Task brief: Set down each entry exactly as given; pictures should not appear in the copy.

Excerpted records:
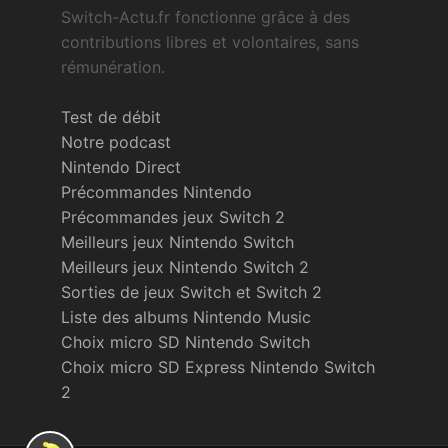
Switch-Actu.fr fonctionne grâce à des
contributions libres et volontaires, sans
rémunération.
Test de débit
Notre podcast
Nintendo Direct
Précommandes Nintendo
Précommandes jeux Switch 2
Meilleurs jeux Nintendo Switch
Meilleurs jeux Nintendo Switch 2
Sorties de jeux Switch et Switch 2
Liste des albums Nintendo Music
Choix micro SD Nintendo Switch
Choix micro SD Express Nintendo Switch
2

Response to the task:
Switch-Actu.fr fonctionne grâce à des
contributions libres et volontaires, sans
rémunération.
Test de débit
Notre podcast
Nintendo Direct
Précommandes Nintendo
Précommandes jeux Switch 2
Meilleurs jeux Nintendo Switch
Meilleurs jeux Nintendo Switch 2
Sorties de jeux Switch et Switch 2
Liste des albums Nintendo Music
Choix micro SD Nintendo Switch
Choix micro SD Express Nintendo Switch
2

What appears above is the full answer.